A complete, exact copy of the records below is the required result.

++++ RECORDS FOR PROCESSING

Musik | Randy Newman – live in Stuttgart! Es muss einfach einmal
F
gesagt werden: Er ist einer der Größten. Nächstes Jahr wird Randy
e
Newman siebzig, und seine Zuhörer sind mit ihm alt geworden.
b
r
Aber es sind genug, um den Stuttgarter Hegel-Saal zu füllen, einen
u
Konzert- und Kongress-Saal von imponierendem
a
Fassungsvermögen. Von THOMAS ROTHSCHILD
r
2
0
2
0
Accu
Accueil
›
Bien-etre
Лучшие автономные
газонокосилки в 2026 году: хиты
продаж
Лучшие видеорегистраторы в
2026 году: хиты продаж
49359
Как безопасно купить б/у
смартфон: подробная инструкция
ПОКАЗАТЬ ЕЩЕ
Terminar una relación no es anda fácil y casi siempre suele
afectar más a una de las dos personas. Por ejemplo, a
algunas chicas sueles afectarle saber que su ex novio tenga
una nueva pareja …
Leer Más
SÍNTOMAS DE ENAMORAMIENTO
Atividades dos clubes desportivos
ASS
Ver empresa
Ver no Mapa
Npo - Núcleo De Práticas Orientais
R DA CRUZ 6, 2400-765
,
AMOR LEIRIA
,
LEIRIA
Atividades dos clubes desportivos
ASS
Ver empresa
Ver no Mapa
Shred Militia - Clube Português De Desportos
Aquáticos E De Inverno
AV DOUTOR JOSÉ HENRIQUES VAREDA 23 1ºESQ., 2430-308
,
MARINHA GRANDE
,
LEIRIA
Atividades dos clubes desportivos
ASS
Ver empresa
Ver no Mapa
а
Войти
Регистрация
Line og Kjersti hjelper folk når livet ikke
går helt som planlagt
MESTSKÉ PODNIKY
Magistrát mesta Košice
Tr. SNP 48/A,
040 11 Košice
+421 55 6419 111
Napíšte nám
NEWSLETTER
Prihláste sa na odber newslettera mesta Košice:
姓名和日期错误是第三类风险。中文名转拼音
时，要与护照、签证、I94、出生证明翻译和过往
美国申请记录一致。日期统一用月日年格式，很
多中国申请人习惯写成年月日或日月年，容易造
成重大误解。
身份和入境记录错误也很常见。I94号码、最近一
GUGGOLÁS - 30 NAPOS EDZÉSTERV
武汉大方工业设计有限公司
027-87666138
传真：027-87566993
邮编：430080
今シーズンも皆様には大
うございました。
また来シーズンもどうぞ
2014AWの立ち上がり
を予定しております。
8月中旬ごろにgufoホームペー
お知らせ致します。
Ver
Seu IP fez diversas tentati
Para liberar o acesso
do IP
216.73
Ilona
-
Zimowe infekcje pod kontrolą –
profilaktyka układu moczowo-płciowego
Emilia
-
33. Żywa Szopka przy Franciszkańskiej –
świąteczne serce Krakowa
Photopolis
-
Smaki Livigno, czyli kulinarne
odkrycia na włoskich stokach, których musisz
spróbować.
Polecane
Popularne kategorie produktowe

++++++++

WRITTEN ANSWER
Musik | Randy Newman – live in Stuttgart! Es muss einfach einmal
F
gesagt werden: Er ist einer der Größten. Nächstes Jahr wird Randy
e
Newman siebzig, und seine Zuhörer sind mit ihm alt geworden.
b
r
Aber es sind genug, um den Stuttgarter Hegel-Saal zu füllen, einen
u
Konzert- und Kongress-Saal von imponierendem
a
Fassungsvermögen. Von THOMAS ROTHSCHILD
r
2
0
2
0
Accu
Accueil
›
Bien-etre
Лучшие автономные
газонокосилки в 2026 году: хиты
продаж
Лучшие видеорегистраторы в
2026 году: хиты продаж
49359
Как безопасно купить б/у
смартфон: подробная инструкция
ПОКАЗАТЬ ЕЩЕ
Terminar una relación no es anda fácil y casi siempre suele
afectar más a una de las dos personas. Por ejemplo, a
algunas chicas sueles afectarle saber que su ex novio tenga
una nueva pareja …
Leer Más
SÍNTOMAS DE ENAMORAMIENTO
Atividades dos clubes desportivos
ASS
Ver empresa
Ver no Mapa
Npo - Núcleo De Práticas Orientais
R DA CRUZ 6, 2400-765
,
AMOR LEIRIA
,
LEIRIA
Atividades dos clubes desportivos
ASS
Ver empresa
Ver no Mapa
Shred Militia - Clube Português De Desportos
Aquáticos E De Inverno
AV DOUTOR JOSÉ HENRIQUES VAREDA 23 1ºESQ., 2430-308
,
MARINHA GRANDE
,
LEIRIA
Atividades dos clubes desportivos
ASS
Ver empresa
Ver no Mapa
а
Войти
Регистрация
Line og Kjersti hjelper folk når livet ikke
går helt som planlagt
MESTSKÉ PODNIKY
Magistrát mesta Košice
Tr. SNP 48/A,
040 11 Košice
+421 55 6419 111
Napíšte nám
NEWSLETTER
Prihláste sa na odber newslettera mesta Košice:
姓名和日期错误是第三类风险。中文名转拼音
时，要与护照、签证、I94、出生证明翻译和过往
美国申请记录一致。日期统一用月日年格式，很
多中国申请人习惯写成年月日或日月年，容易造
成重大误解。
身份和入境记录错误也很常见。I94号码、最近一
GUGGOLÁS - 30 NAPOS EDZÉSTERV
武汉大方工业设计有限公司
027-87666138
传真：027-87566993
邮编：430080
今シーズンも皆様には大
うございました。
また来シーズンもどうぞ
2014AWの立ち上がり
を予定しております。
8月中旬ごろにgufoホームペー
お知らせ致します。
Ver
Seu IP fez diversas tentati
Para liberar o acesso
do IP
216.73
Ilona
-
Zimowe infekcje pod kontrolą –
profilaktyka układu moczowo-płciowego
Emilia
-
33. Żywa Szopka przy Franciszkańskiej –
świąteczne serce Krakowa
Photopolis
-
Smaki Livigno, czyli kulinarne
odkrycia na włoskich stokach, których musisz
spróbować.
Polecane
Popularne kategorie produktowe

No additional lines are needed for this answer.